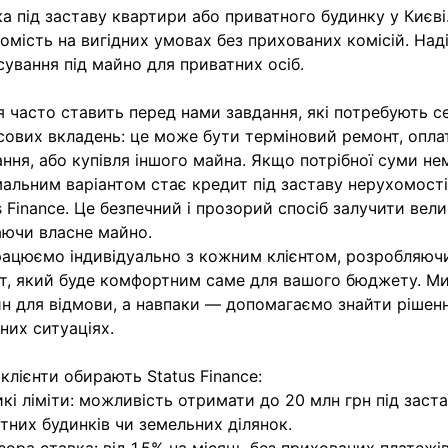
а під заставу квартири або приватного будинку у Києві.
омість на вигідних умовах без прихованих комісій. Над
сування під майно для приватних осіб.
 часто ставить перед нами завдання, які потребують с
сових вкладень: це може бути терміновий ремонт, опла
ання, або купівля іншого майна. Якщо потрібної суми не
альним варіантом стає кредит під заставу нерухомості 
s Finance. Це безпечний і прозорий спосіб залучити вели
ючи власне майно.
ацюємо індивідуально з кожним клієнтом, розробляючи
т, який буде комфортним саме для вашого бюджету. М
н для відмови, а навпаки — допомагаємо знайти рішенн
них ситуаціях.
клієнти обирають Status Finance:
икі ліміти: можливість отримати до 20 млн грн під заст
тних будинків чи земельних ділянок.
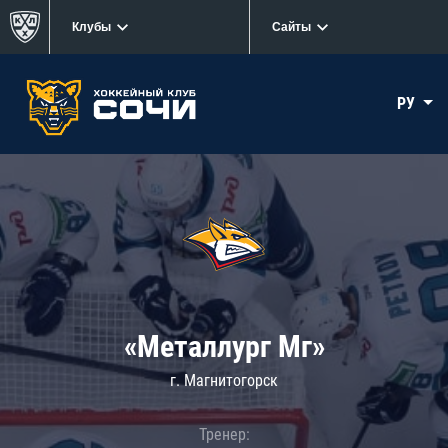
Клубы
Сайты
РУ
«Металлург Мг»
г. Магнитогорск
Тренер:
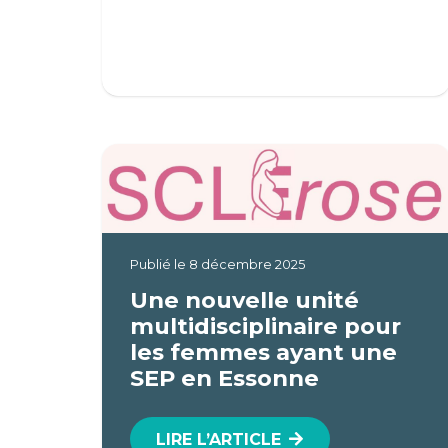
Publié le
8 décembre 2025
Une nouvelle unité
multidisciplinaire pour
les femmes ayant une
SEP en Essonne
LIRE L’ARTICLE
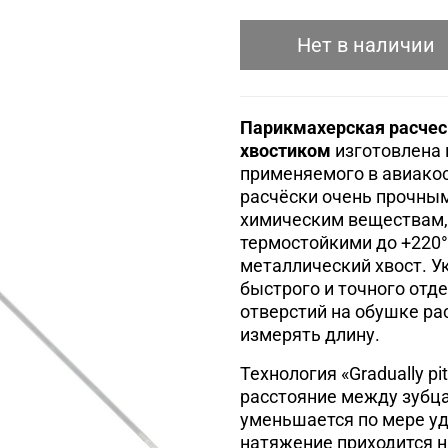
Нет в наличии
Парикмахерская расческ
хвостиком
изготовлена 
применяемого в авиако
расчёски очень прочным
химическим веществам,
термостойкими до +220
металлический хвост. У
быстрого и точного отд
отверстий на обушке рас
измерять длину.
Технология «Gradually p
расстояние между зубца
уменьшается по мере уд
натяжение приходится на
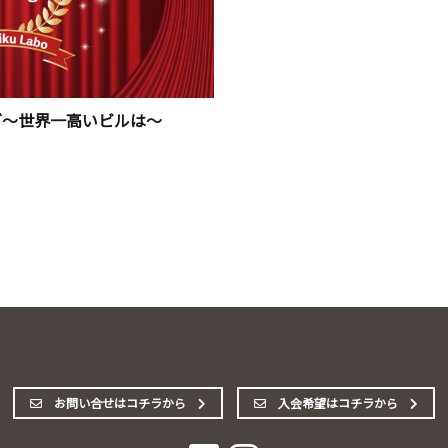
グ〜世界一高いビルは〜
お問い合せはコチラから
入会希望はコチラから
..........
• WHAT THIS TASK INVOLVES: Can you restate all the records above word for word while dropping the pictures?

• EXERCISE RESULT:
а під заставу квартири або приватного будинку у Києві.
омість на вигідних умовах без прихованих комісій. Над
сування під майно для приватних осіб.
 часто ставить перед нами завдання, які потребують с
сових вкладень: це може бути терміновий ремонт, опла
ання, або купівля іншого майна. Якщо потрібної суми не
альним варіантом стає кредит під заставу нерухомості 
s Finance. Це безпечний і прозорий спосіб залучити вели
ючи власне майно.
ацюємо індивідуально з кожним клієнтом, розробляючи
т, який буде комфортним саме для вашого бюджету. М
н для відмови, а навпаки — допомагаємо знайти рішенн
них ситуаціях.
клієнти обирають Status Finance:
икі ліміти: можливість отримати до 20 млн грн під заст
тних будинків чи земельних ділянок.
Клубы
Сайты
РУ
«Металлург Мг»
г. Магнитогорск
Тренер:
Publié le
8 décembre 2025
Une nouvelle unité
multidisciplinaire pour
les femmes ayant une
SEP en Essonne
LIRE L’ARTICLE
Нет в наличии
Парикмахерская расческ
хвостиком
изготовлена 
применяемого в авиако
расчёски очень прочным
химическим веществам,
термостойкими до +220
металлический хвост. У
быстрого и точного отд
отверстий на обушке рас
измерять длину.
Технология «Gradually p
расстояние между зубца
уменьшается по мере уд
натяжение приходится на
グ〜世界一高いビルは〜
お問い合せはコチラから
入会希望はコチラから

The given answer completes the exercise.